THE LACK OF National Guard troops because of the war in Iraq; the Bush administration's failure to protect coastal wetlands; the reorganization of the Federal Emergency Management Agency: All have been blamed, somewhat arbitrarily, for the stunning scenes of chaos at the New Orleans Superdome and convention center, for the unprecedented floodwaters in the city, and for the huge numbers of people without food or water. But if blame is to be laid and lessons are to be drawn, one point stands out as irrefutable: Emergency planners must focus much more on the fate of that part of the population that -- for reasons of poverty, infirmity, distrust of officialdom, lack of transportation or lack of information -- cannot be counted on to leave their homes after an evacuation order.
Tragically, authorities in New Orleans were aware of this problem. Certainly the numbers were known. Shirley Laska, an environmental and disaster sociologist at the University of New Orleans, had only recently calculated that some 57,000 New Orleans Parish households, or approximately 125,000 people, did not have access to cars or other private transportation. In the months before the storm, the city's emergency planners did debate the challenges posed by these numbers, which are much higher than in other hurricane-prone parts of the country, such as Florida. Because a rapid organization of so many buses would have been impractical, the city's emergency managers considered the use of trains and cruise ships. The New Orleans charity Operation Brother's Keeper had tried to get church congregations to match up car-owners with the carless, and it had produced a DVD on the subject of hurricane evacuations that was to be distributed later this month. Unfortunately, none of these plans was advanced enough to have had much impact last week.
Instead the city decided to use the Superdome as a "shelter of last resort." Following that decision, a major mistake was made: Not enough food, water or portable toilets were made available to accommodate the enormous number of people who turned up. No one in the federal, state or city governments appears to have been prepared for the possibility that thousands would be forced to stay there nearly a week. With some forethought, the National Guard troops who arrived Friday could have been en route before, or even immediately after, the storm. Five days was too long to tell people to wait without supplies.

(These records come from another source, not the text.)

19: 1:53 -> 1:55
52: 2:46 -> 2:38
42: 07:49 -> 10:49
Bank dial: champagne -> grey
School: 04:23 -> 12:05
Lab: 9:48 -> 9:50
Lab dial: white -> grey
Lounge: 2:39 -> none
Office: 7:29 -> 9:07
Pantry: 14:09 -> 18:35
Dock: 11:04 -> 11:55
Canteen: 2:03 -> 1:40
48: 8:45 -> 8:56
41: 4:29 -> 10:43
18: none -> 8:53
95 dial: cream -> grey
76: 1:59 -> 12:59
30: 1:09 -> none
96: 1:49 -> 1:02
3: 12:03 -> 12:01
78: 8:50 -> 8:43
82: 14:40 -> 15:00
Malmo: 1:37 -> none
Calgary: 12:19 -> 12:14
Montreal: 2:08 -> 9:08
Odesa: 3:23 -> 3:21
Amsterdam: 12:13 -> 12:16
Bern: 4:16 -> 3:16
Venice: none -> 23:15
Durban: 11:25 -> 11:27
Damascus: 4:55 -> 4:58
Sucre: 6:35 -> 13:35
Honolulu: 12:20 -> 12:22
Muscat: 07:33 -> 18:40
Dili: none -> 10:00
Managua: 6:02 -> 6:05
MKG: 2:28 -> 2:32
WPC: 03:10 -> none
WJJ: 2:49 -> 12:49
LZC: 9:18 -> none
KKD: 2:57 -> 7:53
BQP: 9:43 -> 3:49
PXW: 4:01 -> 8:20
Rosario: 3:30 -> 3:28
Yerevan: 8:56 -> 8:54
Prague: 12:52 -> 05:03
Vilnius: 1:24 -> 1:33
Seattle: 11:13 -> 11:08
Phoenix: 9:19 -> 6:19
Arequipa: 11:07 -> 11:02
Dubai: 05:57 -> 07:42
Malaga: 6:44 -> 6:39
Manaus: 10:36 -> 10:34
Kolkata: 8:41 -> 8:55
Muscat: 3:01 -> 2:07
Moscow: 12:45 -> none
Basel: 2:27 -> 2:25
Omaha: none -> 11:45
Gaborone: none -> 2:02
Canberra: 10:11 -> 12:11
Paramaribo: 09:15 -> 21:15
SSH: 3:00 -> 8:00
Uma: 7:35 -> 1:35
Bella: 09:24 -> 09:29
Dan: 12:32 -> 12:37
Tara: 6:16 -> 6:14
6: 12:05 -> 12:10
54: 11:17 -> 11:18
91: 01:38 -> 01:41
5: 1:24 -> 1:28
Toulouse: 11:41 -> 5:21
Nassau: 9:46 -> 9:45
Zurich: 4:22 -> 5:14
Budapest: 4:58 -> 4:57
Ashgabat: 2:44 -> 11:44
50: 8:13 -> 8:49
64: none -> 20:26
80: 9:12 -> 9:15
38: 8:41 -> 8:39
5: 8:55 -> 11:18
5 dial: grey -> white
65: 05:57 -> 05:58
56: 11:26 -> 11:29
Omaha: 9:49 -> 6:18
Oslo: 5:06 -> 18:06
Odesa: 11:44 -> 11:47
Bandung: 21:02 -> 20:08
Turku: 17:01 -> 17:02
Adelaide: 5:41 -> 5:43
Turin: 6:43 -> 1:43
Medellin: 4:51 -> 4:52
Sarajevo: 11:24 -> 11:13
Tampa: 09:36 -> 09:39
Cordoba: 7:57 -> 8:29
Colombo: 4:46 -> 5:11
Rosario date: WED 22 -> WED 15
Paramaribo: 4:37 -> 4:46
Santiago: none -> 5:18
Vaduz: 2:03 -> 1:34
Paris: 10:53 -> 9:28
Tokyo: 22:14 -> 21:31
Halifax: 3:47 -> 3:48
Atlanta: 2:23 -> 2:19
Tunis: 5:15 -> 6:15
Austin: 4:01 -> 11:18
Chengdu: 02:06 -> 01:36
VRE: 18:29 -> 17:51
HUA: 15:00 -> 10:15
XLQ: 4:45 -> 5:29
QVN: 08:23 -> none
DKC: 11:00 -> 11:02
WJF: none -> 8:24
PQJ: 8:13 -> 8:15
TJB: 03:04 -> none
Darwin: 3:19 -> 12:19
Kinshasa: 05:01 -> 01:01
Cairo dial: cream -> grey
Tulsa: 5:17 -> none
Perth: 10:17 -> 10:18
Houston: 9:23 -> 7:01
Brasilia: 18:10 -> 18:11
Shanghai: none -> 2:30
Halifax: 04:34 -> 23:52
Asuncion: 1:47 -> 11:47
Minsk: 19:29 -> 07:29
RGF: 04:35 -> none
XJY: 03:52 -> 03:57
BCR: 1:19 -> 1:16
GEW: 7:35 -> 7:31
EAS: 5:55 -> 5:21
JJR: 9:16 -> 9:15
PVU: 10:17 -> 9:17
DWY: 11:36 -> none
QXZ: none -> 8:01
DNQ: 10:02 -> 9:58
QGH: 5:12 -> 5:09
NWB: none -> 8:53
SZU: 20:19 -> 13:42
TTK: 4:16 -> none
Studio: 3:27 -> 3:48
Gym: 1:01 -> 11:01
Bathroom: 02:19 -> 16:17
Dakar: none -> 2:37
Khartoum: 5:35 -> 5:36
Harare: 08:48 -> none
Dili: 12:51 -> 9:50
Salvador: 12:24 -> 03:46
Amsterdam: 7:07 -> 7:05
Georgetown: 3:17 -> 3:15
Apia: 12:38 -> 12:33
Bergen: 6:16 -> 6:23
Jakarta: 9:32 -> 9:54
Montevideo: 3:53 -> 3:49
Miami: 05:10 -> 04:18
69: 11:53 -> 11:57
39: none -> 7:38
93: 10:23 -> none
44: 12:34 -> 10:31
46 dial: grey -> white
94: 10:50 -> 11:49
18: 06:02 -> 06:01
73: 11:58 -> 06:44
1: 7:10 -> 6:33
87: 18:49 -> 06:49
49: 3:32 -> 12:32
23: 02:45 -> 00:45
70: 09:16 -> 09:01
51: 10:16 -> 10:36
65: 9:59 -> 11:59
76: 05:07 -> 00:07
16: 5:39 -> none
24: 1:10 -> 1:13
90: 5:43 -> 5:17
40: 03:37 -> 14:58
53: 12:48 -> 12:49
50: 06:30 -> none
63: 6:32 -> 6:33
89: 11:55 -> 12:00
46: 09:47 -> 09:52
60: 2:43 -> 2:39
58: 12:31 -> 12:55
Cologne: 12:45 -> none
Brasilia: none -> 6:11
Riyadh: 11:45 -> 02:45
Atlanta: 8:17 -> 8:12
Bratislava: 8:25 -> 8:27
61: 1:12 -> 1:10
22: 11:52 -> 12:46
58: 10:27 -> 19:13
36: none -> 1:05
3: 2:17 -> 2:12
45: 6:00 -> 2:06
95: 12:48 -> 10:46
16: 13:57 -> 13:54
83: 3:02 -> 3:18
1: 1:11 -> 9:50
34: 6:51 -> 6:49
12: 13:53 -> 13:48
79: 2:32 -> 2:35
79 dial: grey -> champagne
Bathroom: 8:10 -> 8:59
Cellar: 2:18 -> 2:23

The question now is whether other major U.S. cities have focused on their immobile and impoverished residents to the degree that they should. Much of the emergency preparedness literature that has appeared on the Internet and elsewhere has focused on driving, on evacuation routes and on portable supplies. The events in New Orleans should force homeland security officials across the country to understand that this is not enough: Some thought must also be given to the fate of people who cannot or will not leave. The National Guard and FEMA should anticipate that some will remain behind, and food and water should be set aside for them. If fingers are to be pointed in the wake of this tragedy, this is one direction to point them.